L'économie allemande, modèle ou bouc émissaire ?

La croissance d el'Allemagne, malgré un frein en 2013, reste
supérieure à celle de la France et s'établit à 0,4%.

L'économie allemande, un modèle pour l'Europe ? Voilà une question bien française! Car personne, en Allemagne, ne songe à proposer (ou pire, imposer) le « modèle allemand » en Europe. Une question qui se prête aussi aux amalgames, aux débats faussés. Entendons-nous donc sur les termes du débat : il existe bien un modèle économique allemand, avec sa dynamique interne.

Côté normatif, le référentiel de l'économie sociale de marché, qui tente de combiner la logique marchande et entrepreneuriale avec la cohésion sociale et le partenariat social. Côté économique, une industrie forte, fortement exportatrice est à la base de ce modèle. Côté social, une capacité de négociation et de coopération qui favorise l'émergence de réponses collectives aux problèmes. Côté politique, un État bien présent mais diversifié (fédéralisme oblige) et qui respecte l'autonomie des partenaires sociaux comme celle des entreprises.


Ce modèle est le fruit d'une histoire longue et complexe, d'expériences collectives et de choix fondamentaux faits après 1945, tout comme le modèle français né après la Libération. Il forme un tout, avec des forces indéniables mais aussi des faiblesses et vulnérabilités intrinsèques. Autant dire qu'il ne s'exporte pas, et qu'il ne peut (ni veut) prétendre à être un « modèle à suivre ». L'idée qu'on pourrait copier un « modèle qui marche » est absurde. Face aux défis actuels et futurs (mondialisation, changement climatique, démographie, cohésion sociale), chaque pays doit trouver sa propre réponse, partant des particularités de son modèle national - ce qui n'empêche nullement de s'inspirer du voisin pour évoluer ou transformer le modèle.

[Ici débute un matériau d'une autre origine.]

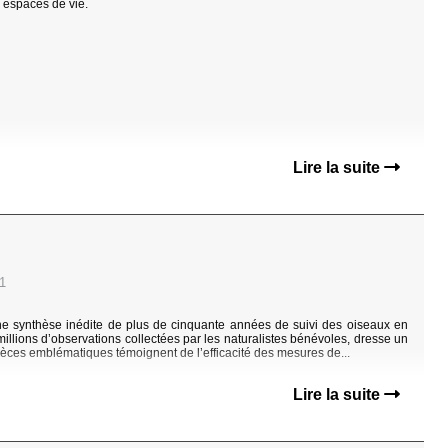
s espaces de vie.
Lire la suite
11
ne synthèse inédite de plus de cinquante années de suivi des oiseaux en
millions d’observations collectées par les naturalistes bénévoles, dresse un
spèces emblématiques témoignent de l’efficacité des mesures de...
Lire la suite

Mais souvent, en parlant de « modèle », c'est la politique économique qui est visée. La France a-t-elle intérêt à s'inspirer des politiques allemandes (réformes Schröder, politique de l'offre, stabilisation budgétaire, gestion concertée et négociée face aux problèmes), qui ont réussi à dynamiser l'économie et à réduire le taux de chômage de 11 % à 5,5 % ? Cela mérite débat, à condition de sortir des polémiques stériles sur le caractère bénéfique ou néfaste des « réformes Schröder » de 2003. L'exemple de la politique de l'offre qui est menée en Allemagne, visant la compétitivité industrielle par la maîtrise des coûts mais plus encore par la qualité et l'innovation et permettant aux entreprises de se développer dans un contexte de concurrence mondialisée, peut certainement servir dans la définition de la politique de l'offre qui se dessine en France actuellement. La concertation étroite au sein des entreprises, mais aussi entre le gouvernement et les partenaires sociaux, qui a permis à l'Allemagne de sauvegarder l'emploi pendant la crise sévère de 2008-09, a inspiré certains dispositifs de l'Accord national interprofessionnel sur la sécurisation du travail.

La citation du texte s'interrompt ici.